Itu adalah permintaan yang aku harapkan.

Jika terus seperti ini, Rumah Sphinx pasti akan runtuh. Sebagai anggota keluarga bangsawan yang bertugas melindungi perbatasan, Mist mungkin siap menerima nasibnya. Namun, pada saat yang sama, dia tidak cukup dingin untuk meminta seorang gadis muda membayar pengorbanan yang sama.

“Naam sendirian? Apa yang kamu rencanakan?”

“Nasib aku akan sama dengan ibu kota. Klan Kairo telah melayani Rumah Sphinx selama beberapa generasi. Nasib kita ada di tangan tuan kita.”

“…apakah menurutmu Valon menginginkan hal seperti itu? Jika demikian, aku mungkin harus menampar kamu sekarang, menggantikan Senior yang aku kagumi.”
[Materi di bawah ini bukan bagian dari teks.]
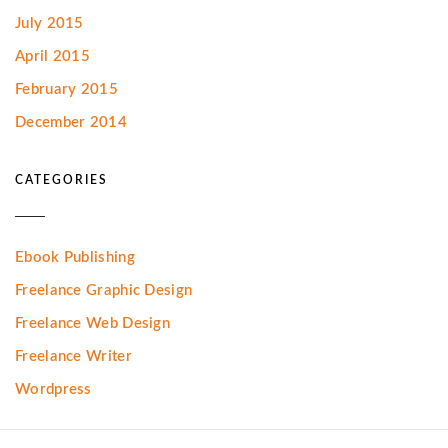
July 2015
April 2015
February 2015
December 2014
CATEGORIES
Ebook Publishing
Freelance Graphic Design
Freelance Web Design
Freelance Writer
Wordpress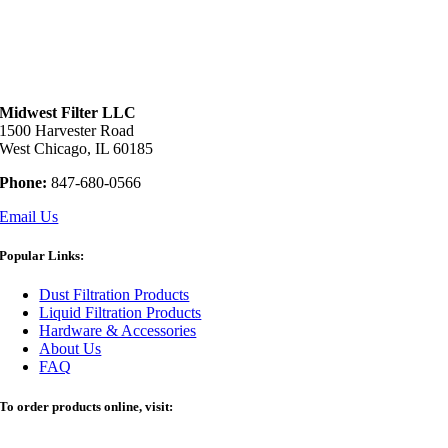
Midwest Filter LLC
1500 Harvester Road
West Chicago, IL 60185
Phone:
847-680-0566
Email Us
Popular Links:
Dust Filtration Products
Liquid Filtration Products
Hardware & Accessories
About Us
FAQ
To order products online, visit:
"Tentu saja tidak! Jika dia ada di sini, dia akan segera meminta kami berdua berlindung di suatu tempat. Ini hanyalah tekad pribadi aku.”

Senyuman lembut muncul di bibir Mist, mungkin karena dia mengingat Valon. Meski begitu, tekad di matanya tidak goyah.

“Tapi aku tidak akan menerima celaan apapun dari Valon. Ini salahnya karena mati lebih dulu. Jika dia ingin aku hidup, dia seharusnya selamat juga.”

“Begitu, itu memang benar. aku tidak keberatan dengan hal itu.”

Aku mengangkat bahu dan menerima kata-kata Mist, tapi melanjutkan.

“Meski begitu, tidak ada pria yang membiarkan wanita yang dicintainya mati begitu saja. Itu kebanggaan seorang pria, kamu harusnya mengerti.”

Aku berdiri dari tempat dudukku.

“Aku akan bicara dengan Naam, bisakah kamu memberitahuku di mana kamarnya?”

“Tidak apa-apa, tapi…”

“Nyonya Kairo, aku belum bisa memberi tahu kamu apakah aku akan menerima lamaran kamu atau tidak. Namun, apapun yang terjadi, aku tidak akan membiarkan gadis itu mati. Kamu memengang perkataanku."

“Begitu… terima kasih banyak.”

Tampaknya yakin dengan keyakinan dalam nada bicaraku, Mist menurunkan bahunya dengan lega.